#### [REQUIRED WORK]
Report, as a single number, how many lines of the records contain the word "khoảng".

#### [Stored items]
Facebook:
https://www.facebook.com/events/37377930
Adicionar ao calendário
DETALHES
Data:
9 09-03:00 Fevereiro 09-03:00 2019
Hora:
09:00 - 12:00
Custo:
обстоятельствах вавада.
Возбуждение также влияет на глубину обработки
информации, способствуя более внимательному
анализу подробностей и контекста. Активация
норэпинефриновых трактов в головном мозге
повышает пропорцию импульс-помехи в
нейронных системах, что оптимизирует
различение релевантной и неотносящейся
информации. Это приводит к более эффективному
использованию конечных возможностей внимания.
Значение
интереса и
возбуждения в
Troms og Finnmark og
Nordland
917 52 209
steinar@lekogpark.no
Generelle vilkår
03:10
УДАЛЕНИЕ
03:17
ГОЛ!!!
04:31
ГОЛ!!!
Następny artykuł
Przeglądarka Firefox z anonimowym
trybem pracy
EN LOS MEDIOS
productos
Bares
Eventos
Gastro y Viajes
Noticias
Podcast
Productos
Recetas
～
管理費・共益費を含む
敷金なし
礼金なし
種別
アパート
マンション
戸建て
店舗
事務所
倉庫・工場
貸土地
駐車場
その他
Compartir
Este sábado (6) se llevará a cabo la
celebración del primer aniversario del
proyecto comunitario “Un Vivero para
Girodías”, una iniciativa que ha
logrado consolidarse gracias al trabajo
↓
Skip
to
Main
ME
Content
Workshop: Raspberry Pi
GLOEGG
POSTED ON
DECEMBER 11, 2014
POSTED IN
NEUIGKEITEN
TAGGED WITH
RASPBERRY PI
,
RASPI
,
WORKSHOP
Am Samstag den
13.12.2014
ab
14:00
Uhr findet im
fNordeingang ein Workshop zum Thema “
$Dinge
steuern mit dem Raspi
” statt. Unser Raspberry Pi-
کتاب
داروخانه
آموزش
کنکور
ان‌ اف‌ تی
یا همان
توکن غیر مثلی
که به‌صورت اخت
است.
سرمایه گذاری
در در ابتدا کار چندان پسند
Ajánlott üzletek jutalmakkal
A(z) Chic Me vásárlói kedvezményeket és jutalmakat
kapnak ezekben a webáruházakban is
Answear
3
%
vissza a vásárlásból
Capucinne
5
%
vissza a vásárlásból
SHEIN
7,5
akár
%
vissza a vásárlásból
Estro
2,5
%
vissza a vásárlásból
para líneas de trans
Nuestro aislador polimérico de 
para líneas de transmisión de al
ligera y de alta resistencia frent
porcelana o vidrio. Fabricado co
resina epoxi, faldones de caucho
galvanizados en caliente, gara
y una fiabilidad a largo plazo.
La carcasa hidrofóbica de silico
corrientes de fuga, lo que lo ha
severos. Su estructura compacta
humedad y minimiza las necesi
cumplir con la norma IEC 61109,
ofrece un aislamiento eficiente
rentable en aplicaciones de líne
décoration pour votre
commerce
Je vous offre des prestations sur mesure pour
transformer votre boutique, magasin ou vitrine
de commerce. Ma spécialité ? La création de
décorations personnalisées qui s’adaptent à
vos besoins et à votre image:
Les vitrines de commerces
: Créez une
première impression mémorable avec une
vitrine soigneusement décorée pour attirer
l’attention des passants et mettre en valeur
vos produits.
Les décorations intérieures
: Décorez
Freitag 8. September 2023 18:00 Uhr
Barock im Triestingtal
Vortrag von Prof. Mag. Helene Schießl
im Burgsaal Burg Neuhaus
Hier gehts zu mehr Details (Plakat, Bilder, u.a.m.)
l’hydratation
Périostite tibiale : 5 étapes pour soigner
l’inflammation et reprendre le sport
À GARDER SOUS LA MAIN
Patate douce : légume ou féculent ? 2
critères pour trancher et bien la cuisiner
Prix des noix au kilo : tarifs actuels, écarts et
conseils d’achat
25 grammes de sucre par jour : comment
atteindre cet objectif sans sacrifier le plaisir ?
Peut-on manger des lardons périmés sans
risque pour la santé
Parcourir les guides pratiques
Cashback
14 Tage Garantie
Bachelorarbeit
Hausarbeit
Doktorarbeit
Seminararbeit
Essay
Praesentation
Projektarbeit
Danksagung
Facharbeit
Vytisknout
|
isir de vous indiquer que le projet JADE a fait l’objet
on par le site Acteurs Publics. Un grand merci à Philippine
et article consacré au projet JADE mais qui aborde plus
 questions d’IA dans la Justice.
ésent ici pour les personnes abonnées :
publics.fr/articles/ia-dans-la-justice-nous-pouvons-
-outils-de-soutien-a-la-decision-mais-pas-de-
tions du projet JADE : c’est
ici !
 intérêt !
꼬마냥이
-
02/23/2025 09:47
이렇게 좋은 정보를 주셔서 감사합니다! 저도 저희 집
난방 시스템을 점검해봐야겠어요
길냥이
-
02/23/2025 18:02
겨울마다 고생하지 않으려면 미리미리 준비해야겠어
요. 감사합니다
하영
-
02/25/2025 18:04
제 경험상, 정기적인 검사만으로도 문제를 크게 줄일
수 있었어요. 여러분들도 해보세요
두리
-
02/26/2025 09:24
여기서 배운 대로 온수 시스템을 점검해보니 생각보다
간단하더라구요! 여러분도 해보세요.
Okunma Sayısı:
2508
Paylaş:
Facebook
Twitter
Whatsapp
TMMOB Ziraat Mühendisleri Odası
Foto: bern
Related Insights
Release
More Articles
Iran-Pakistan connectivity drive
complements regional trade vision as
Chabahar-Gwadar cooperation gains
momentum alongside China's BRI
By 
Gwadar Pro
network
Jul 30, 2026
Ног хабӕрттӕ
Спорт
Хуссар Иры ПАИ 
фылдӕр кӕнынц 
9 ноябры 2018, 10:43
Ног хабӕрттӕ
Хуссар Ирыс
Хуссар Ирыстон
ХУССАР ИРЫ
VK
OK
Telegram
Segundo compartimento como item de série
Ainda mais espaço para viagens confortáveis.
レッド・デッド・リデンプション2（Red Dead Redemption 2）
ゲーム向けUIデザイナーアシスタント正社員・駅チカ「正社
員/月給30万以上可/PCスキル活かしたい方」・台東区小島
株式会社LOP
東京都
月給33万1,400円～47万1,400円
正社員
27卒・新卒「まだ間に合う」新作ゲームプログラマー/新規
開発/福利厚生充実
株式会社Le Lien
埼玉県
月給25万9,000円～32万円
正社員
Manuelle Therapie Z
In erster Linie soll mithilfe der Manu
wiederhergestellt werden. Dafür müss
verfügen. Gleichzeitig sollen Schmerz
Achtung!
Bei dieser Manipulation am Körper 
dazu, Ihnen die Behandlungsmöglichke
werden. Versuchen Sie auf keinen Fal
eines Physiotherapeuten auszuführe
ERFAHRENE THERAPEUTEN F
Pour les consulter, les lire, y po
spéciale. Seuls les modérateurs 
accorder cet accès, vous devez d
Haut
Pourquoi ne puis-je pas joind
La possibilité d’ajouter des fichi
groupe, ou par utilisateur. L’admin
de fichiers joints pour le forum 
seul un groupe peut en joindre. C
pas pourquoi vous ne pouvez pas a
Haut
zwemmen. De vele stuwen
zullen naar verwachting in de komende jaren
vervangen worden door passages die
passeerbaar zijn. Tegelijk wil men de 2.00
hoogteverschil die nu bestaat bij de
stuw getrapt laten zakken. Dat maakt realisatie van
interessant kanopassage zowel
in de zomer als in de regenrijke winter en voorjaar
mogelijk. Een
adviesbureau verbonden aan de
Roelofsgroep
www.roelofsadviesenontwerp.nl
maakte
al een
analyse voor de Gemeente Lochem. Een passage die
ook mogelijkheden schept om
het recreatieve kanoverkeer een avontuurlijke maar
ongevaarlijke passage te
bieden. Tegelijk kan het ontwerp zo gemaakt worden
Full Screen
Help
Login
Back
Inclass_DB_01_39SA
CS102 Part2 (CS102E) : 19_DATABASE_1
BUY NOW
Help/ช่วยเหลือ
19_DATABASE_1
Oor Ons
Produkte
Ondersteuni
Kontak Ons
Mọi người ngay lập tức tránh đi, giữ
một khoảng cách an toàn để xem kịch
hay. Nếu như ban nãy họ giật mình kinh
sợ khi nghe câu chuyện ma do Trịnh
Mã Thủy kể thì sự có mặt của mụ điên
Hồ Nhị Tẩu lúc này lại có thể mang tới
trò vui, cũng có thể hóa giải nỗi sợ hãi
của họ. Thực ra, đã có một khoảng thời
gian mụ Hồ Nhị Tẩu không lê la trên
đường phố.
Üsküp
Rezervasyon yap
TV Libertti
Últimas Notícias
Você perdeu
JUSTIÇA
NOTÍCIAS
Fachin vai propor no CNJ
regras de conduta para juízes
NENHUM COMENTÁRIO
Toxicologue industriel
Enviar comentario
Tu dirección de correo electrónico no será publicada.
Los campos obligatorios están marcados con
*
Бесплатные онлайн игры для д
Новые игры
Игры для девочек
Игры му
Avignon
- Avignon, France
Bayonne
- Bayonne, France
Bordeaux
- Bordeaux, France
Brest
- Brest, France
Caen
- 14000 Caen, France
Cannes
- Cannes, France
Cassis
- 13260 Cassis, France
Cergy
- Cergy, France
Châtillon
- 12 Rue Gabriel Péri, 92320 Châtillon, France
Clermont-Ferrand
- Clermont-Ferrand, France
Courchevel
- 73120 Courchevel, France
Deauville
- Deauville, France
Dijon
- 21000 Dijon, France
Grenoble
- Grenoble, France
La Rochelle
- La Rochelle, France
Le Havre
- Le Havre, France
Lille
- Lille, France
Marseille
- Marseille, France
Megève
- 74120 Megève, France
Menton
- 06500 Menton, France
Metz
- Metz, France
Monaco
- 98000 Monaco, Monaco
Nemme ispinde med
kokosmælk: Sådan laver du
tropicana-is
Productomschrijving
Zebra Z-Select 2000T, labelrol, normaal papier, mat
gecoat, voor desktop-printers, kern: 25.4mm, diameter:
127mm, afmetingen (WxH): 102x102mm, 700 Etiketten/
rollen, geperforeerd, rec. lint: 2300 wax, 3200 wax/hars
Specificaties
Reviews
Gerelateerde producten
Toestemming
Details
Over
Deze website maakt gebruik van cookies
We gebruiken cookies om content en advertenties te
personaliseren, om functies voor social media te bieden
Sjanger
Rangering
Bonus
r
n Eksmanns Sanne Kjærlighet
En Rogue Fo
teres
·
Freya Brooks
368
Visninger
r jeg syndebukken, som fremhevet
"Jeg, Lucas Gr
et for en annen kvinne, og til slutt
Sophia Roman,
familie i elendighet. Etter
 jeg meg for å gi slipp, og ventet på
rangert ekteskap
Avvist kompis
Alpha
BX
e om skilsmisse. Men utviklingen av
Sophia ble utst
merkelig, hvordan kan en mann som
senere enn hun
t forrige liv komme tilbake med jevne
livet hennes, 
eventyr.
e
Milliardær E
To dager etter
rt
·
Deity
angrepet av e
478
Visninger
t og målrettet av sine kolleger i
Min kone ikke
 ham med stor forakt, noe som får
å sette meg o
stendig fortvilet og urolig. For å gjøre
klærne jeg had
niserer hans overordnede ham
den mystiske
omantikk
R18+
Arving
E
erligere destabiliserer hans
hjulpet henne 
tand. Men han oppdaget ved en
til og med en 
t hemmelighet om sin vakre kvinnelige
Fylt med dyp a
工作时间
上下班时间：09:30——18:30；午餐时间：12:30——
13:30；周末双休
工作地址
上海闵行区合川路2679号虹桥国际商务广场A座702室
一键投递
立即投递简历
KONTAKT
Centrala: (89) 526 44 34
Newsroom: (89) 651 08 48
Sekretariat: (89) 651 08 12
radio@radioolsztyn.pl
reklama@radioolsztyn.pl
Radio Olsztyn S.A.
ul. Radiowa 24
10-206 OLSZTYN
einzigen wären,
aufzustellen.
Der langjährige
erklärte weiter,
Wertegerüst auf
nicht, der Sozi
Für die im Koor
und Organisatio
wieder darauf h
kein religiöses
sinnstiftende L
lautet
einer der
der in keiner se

#### [THE ANSWER]
2